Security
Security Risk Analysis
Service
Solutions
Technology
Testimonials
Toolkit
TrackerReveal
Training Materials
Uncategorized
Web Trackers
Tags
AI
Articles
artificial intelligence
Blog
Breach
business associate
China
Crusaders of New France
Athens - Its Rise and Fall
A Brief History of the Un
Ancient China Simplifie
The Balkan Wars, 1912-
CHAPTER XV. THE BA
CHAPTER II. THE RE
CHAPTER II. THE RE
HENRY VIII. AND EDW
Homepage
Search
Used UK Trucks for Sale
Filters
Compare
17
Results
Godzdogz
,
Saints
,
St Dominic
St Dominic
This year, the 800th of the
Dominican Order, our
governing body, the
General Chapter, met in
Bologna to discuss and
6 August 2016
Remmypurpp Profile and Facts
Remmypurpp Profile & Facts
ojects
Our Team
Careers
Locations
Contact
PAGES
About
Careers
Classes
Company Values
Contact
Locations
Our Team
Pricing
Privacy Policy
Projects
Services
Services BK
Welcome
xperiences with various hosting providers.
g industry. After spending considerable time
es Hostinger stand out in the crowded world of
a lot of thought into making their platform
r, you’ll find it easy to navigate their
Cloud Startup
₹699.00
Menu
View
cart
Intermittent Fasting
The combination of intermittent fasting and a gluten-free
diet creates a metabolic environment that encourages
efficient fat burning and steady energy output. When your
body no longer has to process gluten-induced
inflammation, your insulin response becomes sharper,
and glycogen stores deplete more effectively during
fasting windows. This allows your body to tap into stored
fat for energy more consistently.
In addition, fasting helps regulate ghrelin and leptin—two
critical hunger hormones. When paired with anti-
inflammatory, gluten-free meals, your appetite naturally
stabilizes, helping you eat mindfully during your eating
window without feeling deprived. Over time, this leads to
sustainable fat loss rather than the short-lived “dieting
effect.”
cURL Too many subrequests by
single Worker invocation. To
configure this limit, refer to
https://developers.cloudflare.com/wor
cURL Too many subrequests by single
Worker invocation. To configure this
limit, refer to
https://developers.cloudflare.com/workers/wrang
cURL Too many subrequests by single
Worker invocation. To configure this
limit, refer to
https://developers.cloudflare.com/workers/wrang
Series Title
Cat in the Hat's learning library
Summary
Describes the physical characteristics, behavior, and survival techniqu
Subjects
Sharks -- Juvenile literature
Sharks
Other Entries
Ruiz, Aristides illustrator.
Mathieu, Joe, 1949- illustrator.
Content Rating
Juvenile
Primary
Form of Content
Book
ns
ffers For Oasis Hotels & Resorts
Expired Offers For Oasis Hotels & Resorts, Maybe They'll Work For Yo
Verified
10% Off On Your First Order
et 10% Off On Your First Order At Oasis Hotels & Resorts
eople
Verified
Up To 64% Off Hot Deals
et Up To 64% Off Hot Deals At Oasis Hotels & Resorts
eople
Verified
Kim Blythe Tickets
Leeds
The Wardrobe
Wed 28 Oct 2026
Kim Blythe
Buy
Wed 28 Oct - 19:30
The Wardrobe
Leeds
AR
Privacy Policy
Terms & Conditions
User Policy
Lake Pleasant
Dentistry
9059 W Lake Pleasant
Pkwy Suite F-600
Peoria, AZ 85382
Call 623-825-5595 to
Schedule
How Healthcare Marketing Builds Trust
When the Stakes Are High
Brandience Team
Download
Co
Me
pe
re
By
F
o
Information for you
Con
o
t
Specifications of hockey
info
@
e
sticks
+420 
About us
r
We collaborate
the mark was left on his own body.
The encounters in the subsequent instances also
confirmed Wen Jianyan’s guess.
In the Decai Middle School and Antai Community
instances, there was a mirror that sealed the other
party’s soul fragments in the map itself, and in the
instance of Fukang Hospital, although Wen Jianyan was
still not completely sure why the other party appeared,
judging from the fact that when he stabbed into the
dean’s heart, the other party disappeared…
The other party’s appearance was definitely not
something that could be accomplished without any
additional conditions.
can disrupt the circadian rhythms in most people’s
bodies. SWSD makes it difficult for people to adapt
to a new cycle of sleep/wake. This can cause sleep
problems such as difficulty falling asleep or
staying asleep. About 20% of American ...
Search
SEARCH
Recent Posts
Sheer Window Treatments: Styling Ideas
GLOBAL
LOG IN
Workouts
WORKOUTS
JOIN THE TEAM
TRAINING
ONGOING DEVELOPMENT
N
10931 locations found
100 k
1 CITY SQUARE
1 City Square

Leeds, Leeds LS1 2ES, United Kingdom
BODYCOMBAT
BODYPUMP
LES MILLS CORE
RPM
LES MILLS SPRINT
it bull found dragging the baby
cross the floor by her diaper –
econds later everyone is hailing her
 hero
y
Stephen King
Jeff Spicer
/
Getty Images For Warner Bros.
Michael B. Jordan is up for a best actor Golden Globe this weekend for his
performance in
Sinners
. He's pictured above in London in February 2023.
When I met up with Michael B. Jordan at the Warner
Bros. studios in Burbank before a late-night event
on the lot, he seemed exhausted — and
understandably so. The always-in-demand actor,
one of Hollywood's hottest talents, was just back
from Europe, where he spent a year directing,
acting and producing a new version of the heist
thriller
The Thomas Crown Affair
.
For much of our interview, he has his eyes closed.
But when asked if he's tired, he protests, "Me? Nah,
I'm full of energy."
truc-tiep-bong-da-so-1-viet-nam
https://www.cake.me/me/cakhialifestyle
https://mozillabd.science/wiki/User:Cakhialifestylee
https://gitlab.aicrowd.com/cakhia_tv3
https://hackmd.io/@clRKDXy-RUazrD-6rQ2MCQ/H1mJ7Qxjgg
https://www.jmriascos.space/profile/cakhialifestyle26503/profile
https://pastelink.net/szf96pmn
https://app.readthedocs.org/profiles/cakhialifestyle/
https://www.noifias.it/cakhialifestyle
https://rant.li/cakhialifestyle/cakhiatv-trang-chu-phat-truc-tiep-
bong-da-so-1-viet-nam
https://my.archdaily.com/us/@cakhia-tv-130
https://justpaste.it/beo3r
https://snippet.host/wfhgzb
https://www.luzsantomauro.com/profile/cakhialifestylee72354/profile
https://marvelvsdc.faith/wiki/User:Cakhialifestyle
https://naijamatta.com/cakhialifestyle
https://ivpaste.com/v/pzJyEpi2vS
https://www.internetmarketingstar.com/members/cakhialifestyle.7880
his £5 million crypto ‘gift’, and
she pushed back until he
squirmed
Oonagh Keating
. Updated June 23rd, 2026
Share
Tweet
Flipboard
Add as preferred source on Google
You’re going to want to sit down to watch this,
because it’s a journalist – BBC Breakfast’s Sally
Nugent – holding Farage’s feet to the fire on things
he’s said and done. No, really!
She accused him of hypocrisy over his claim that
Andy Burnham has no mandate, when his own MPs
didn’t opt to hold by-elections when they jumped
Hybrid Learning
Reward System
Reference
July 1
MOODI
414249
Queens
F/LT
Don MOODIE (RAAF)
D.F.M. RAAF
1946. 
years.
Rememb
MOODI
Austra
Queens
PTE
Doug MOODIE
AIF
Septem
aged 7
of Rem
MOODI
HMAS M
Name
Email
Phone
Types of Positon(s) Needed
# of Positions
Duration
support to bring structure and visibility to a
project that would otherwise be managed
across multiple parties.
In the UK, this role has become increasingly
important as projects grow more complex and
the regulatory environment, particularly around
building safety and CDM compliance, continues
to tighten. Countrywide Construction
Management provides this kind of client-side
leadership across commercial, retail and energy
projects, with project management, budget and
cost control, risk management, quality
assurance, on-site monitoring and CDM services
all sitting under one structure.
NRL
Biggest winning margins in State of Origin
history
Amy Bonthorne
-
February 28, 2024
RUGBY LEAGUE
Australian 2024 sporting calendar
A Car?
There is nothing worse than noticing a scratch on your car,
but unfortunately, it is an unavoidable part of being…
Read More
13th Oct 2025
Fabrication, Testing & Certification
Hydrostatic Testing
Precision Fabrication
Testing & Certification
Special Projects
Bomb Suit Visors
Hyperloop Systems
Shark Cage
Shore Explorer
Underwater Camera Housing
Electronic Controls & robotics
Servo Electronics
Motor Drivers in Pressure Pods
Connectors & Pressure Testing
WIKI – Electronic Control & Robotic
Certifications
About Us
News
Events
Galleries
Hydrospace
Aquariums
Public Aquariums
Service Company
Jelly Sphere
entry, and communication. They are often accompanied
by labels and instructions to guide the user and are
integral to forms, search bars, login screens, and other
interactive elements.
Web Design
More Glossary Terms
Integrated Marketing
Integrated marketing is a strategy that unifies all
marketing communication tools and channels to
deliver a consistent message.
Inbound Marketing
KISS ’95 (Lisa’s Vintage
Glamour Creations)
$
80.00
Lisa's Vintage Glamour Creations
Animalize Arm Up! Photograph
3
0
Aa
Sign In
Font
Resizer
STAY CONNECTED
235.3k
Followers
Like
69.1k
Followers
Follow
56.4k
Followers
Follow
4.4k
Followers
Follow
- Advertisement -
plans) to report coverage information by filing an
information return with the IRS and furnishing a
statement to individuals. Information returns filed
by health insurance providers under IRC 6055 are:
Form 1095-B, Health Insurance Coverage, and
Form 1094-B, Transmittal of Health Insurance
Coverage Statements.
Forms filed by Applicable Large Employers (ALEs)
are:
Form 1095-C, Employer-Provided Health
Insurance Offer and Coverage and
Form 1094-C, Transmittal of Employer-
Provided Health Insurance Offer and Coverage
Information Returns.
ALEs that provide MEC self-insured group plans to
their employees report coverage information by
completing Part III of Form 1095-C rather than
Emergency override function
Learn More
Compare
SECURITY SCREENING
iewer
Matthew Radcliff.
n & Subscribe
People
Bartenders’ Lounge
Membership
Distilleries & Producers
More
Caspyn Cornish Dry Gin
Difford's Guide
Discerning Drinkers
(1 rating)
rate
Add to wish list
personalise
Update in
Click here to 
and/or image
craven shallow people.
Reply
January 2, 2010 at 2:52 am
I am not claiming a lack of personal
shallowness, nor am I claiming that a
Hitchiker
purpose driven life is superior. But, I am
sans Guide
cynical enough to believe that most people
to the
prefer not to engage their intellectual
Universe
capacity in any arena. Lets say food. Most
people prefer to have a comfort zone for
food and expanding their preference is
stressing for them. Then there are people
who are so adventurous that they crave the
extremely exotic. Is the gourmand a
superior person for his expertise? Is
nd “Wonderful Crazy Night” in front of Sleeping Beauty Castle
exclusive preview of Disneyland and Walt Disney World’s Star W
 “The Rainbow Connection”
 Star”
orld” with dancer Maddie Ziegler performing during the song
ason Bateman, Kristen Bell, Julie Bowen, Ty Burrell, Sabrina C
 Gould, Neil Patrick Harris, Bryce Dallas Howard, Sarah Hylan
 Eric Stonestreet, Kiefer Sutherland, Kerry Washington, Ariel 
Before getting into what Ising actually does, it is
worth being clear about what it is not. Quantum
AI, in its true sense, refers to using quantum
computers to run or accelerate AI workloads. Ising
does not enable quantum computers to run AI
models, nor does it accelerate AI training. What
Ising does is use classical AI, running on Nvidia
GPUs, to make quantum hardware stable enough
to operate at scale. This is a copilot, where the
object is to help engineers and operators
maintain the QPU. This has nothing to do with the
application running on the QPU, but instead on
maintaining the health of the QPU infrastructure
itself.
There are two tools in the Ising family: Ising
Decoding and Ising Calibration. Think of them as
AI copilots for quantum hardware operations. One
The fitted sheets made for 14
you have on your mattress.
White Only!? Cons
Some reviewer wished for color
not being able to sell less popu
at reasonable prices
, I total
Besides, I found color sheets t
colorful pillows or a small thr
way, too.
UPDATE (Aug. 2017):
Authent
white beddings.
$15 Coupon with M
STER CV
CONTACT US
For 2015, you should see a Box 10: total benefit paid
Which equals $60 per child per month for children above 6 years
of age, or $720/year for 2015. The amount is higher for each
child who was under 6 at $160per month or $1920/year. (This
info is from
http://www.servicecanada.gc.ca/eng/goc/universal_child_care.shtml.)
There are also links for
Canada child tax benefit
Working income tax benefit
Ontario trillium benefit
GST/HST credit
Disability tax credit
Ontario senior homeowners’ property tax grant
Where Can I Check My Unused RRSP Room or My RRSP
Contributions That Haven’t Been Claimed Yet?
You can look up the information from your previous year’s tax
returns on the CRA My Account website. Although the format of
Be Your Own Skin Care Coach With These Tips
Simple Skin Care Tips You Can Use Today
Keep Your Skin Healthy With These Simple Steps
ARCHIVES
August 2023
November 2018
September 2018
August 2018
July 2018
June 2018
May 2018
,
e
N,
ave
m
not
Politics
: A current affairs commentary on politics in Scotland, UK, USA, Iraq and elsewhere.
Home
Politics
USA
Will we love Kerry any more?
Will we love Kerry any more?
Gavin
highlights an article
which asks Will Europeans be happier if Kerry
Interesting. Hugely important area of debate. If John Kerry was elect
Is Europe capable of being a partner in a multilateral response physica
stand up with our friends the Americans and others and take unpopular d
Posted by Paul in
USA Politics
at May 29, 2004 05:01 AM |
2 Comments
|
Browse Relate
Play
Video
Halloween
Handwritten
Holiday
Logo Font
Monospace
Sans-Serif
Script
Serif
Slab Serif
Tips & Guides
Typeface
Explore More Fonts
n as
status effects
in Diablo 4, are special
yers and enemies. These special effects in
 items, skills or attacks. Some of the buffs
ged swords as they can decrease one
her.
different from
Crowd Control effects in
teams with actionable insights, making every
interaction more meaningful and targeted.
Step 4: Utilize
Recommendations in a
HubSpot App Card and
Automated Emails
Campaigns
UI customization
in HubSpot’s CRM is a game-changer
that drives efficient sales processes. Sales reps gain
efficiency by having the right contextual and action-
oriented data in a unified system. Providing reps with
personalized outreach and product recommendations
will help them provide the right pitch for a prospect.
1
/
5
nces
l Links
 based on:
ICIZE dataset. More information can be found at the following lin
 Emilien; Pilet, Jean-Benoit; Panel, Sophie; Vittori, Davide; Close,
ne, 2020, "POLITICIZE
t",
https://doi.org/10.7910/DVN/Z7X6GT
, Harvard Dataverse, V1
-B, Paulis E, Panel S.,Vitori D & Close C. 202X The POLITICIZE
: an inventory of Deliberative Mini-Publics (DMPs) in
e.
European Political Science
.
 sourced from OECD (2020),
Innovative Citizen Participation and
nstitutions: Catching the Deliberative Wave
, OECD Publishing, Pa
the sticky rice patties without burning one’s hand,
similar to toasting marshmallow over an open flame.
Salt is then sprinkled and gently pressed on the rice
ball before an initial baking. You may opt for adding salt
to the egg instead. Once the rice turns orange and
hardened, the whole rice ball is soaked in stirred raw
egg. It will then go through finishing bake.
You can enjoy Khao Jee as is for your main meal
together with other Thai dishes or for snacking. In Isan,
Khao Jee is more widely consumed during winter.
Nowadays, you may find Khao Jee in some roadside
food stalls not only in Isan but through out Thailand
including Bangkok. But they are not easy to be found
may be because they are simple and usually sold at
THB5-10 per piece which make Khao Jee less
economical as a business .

——————

Brief:
Copy every line from the entries that contains the word "above".

Solution to this problem:
. He's pictured above in London in February 2023.
Which equals $60 per child per month for children above 6 years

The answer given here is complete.